The present invention relates generally to high speed packet data wireless communication systems, and in particular to reducing soft virtual handoff latency by transmitting data from a predicted queue offset at a target cell.
A recent development in wireless communication systems is the advent of high-rate packet data (HRPD) systems, in which packet data for multiple Access Terminals (AT) is broadcast by the Access Network (AN) on one or more shared, high-bandwidth, forward traffic channels. As with any wireless communication system, mobility management in HRPD systems requires the ability to transfer or “hand off” a mobile AT from a current, or source, serving sector to a new, or target, serving sector, as the AT moves further from the radio transceivers of the source sector. In the HRPD system the mobile is served by only one sector in the forward link at any one given point in time.

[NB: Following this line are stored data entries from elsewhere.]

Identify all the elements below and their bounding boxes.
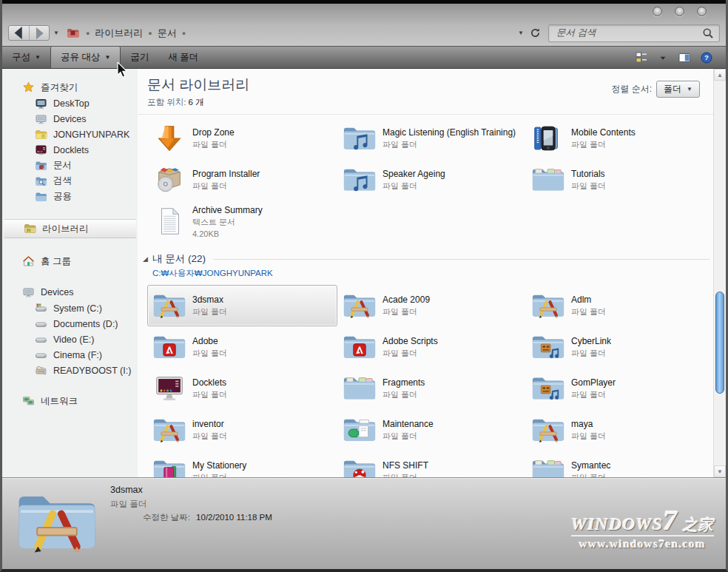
file-icon [152,332,186,362]
file-item-Maintenance[interactable]: Maintenance파일 폴더 [337,409,526,451]
search-input[interactable]: 문서 검색 [548,24,720,42]
file-item-CyberLink[interactable]: CyberLink파일 폴더 [526,326,713,368]
sidebar-section: 라이브러리 [2,219,138,238]
homegroup-icon [22,255,35,267]
file-type: 파일 폴더 [571,139,636,150]
minimize-button[interactable] [653,7,662,16]
sidebar-item-문서[interactable]: 문서 [2,158,138,173]
file-icon [343,124,377,153]
file-item-GomPlayer[interactable]: GomPlayer파일 폴더 [526,368,713,409]
group-path-link[interactable]: C:₩사용자₩JONGHYUNPARK [152,268,713,279]
toolbar-button-구성[interactable]: 구성▼ [2,47,50,68]
file-grid: Drop Zone파일 폴더Magic Listening (English T… [147,118,713,242]
sidebar-item-System (C:)[interactable]: System (C:) [2,300,138,316]
file-item-text: Mobile Contents파일 폴더 [571,127,636,150]
file-item-3dsmax[interactable]: 3dsmax파일 폴더 [147,285,337,326]
address-dropdown-caret[interactable]: ▼ [518,30,524,36]
nav-history-caret[interactable]: ▼ [53,30,59,36]
file-item-Mobile Contents[interactable]: Mobile Contents파일 폴더 [526,118,713,159]
sidebar-item-Documents (D:)[interactable]: Documents (D:) [2,316,138,332]
file-item-Adobe Scripts[interactable]: Adobe Scripts파일 폴더 [337,326,526,368]
file-grid: 3dsmax파일 폴더Acade 2009파일 폴더Adlm파일 폴더Adobe… [147,285,713,477]
sidebar-item-Cinema (F:)[interactable]: Cinema (F:) [2,347,138,363]
file-name: GomPlayer [571,377,616,388]
help-button[interactable]: ? [701,52,712,64]
toolbar-button-새 폴더[interactable]: 새 폴더 [158,47,208,68]
sidebar-item-label: DeskTop [53,98,90,109]
sidebar-item-즐겨찾기[interactable]: 즐겨찾기 [2,79,138,95]
sidebar-item-네트워크[interactable]: 네트워크 [2,393,138,409]
scrollbar-thumb[interactable] [715,292,724,394]
file-item-Adlm[interactable]: Adlm파일 폴더 [526,285,713,326]
mouse-cursor [117,62,129,78]
file-icon [343,165,377,195]
modified-value: 10/2/2010 11:18 PM [196,513,272,522]
preview-pane-button[interactable] [678,52,690,64]
vertical-scrollbar[interactable]: ▲ ▼ [713,69,726,477]
scroll-down-icon[interactable]: ▼ [714,465,726,477]
sidebar-item-공용[interactable]: 공용 [2,189,138,204]
sidebar-item-Devices[interactable]: Devices [2,284,138,300]
toolbar-button-공유 대상[interactable]: 공유 대상▼ [50,47,121,68]
sidebar-item-Devices[interactable]: Devices [2,111,138,127]
sidebar-item-label: System (C:) [53,303,102,314]
file-item-Acade 2009[interactable]: Acade 2009파일 폴더 [337,285,526,326]
library-icon [24,223,36,235]
sidebar-item-DeskTop[interactable]: DeskTop [2,95,138,111]
file-item-Fragments[interactable]: Fragments파일 폴더 [337,368,526,409]
maximize-button[interactable] [675,7,684,16]
views-caret-button[interactable] [658,53,668,63]
sort-button[interactable]: 폴더 ▼ [656,81,700,98]
sidebar-item-Docklets[interactable]: Docklets [2,142,138,158]
file-icon [531,415,565,445]
file-item-text: Adobe파일 폴더 [192,336,227,359]
sidebar-item-Video (E:)[interactable]: Video (E:) [2,332,138,347]
file-item-My Stationery[interactable]: My Stationery파일 폴더 [147,451,337,477]
refresh-icon[interactable] [530,27,541,38]
details-pane: 3dsmax 파일 폴더 수정한 날짜: 10/2/2010 11:18 PM … [2,477,726,569]
file-type: 파일 폴더 [192,389,227,400]
file-type: 파일 폴더 [382,139,516,150]
file-item-text: GomPlayer파일 폴더 [571,377,616,400]
desktop-icon [35,98,47,110]
watermark-seven: 7 [663,505,678,536]
sidebar-item-READYBOOST (I:)[interactable]: READYBOOST (I:) [2,363,138,378]
file-item-inventor[interactable]: inventor파일 폴더 [147,409,337,451]
sort-control: 정렬 순서: 폴더 ▼ [611,81,700,98]
file-item-text: Acade 2009파일 폴더 [382,295,430,317]
sidebar-item-JONGHYUNPARK[interactable]: JONGHYUNPARK [2,127,138,142]
close-button[interactable] [697,7,707,16]
sidebar-item-label: Documents (D:) [53,319,118,329]
file-type: 파일 폴더 [382,389,425,400]
back-button[interactable] [9,26,29,40]
folder-doc-icon [35,160,47,172]
scroll-up-icon[interactable]: ▲ [714,69,726,81]
sidebar-item-검색[interactable]: 검색 [2,173,138,189]
file-item-Symantec[interactable]: Symantec파일 폴더 [526,451,713,477]
drive-icon [35,349,47,361]
sidebar-item-라이브러리[interactable]: 라이브러리 [4,219,136,238]
file-item-Docklets[interactable]: Docklets파일 폴더 [147,368,337,409]
file-item-Speaker Ageing[interactable]: Speaker Ageing파일 폴더 [337,159,526,201]
group-header[interactable]: ◢내 문서 (22) [143,252,713,266]
folder-user-icon [35,129,47,141]
file-item-NFS SHIFT[interactable]: NFS SHIFT파일 폴더 [337,451,526,477]
file-item-maya[interactable]: maya파일 폴더 [526,409,713,451]
forward-icon [30,25,49,41]
forward-button[interactable] [29,26,49,40]
file-item-Drop Zone[interactable]: Drop Zone파일 폴더 [147,118,337,159]
sidebar-item-홈 그룹[interactable]: 홈 그룹 [2,253,138,269]
selected-item-big-icon [16,485,98,559]
breadcrumb-item[interactable]: 문서 [158,27,177,40]
file-item-Archive Summary[interactable]: Archive Summary텍스트 문서4.20KB [147,201,337,242]
file-item-Program Installer[interactable]: Program Installer파일 폴더 [147,159,337,201]
breadcrumb-item[interactable]: 라이브러리 [95,27,143,40]
search-icon[interactable] [702,27,714,39]
file-item-Adobe[interactable]: Adobe파일 폴더 [147,326,337,368]
file-item-Magic Listening (English Training)[interactable]: Magic Listening (English Training)파일 폴더 [337,118,526,159]
file-item-Tutorials[interactable]: Tutorials파일 폴더 [526,159,713,201]
drive-sys-icon [35,303,47,314]
chevron-down-icon: ▼ [104,54,110,61]
views-button[interactable] [636,52,647,64]
toolbar-button-label: 새 폴더 [168,51,198,64]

The handoff may be between serving sectors of different cells, known as soft virtual handoff or cell selection, or it may be between serving sectors of the same cell, known as softer virtual handoff. The present invention is directed to soft virtual handoff; accordingly, reference is made herein to the source and target cells rather than sectors.
In HRPD systems, an AT selects a serving cell by covering its reverse link Data Rate Control (DRC) signals with the Walsh code of the target cell. In CDMA 1×EV-DO Revision A, the Data Source Control (DSC) reverse link channel was added to communicate an AT's intention to switch serving cells prior to actually doing so by changing its DRC cover. This provides the Access Network time to establish a network dialogue to the target cell, thus reducing delays in the handoff that cause noticeable service interruption to users for delay-sensitive services.
The DSC signal indicating a target cell allows the Access Network to establish a new network dialogue and begin transmitting data packets to the target cell, which queues the data prior to its selection by the AT's DRC cover. However, until the AT actually selects the target cell, data for the AT continues to be transmitted by the source cell. Thus, the target cell, when selected by the AT, will likely transmit some data packets that the AT has already received from the source cell, resulting in a waste of air interface resources and incurring a delay at the AT until the target cell advances to new packets (i.e., those not already transmitted by the source cell). Alternatively, following the soft virtual handoff, the source cell may send to the target cell, along a side haul connection, queue pointers identifying exactly which packets have been transmitted. In this case, the AT must wait until the target cell has received the queue pointers, before the target cell can begin transmitting data. In either case, the AT experiences a delay due to queue synchronization between the source and target cell. Queue synchronization is not an issue in the case of softer virtual handoff.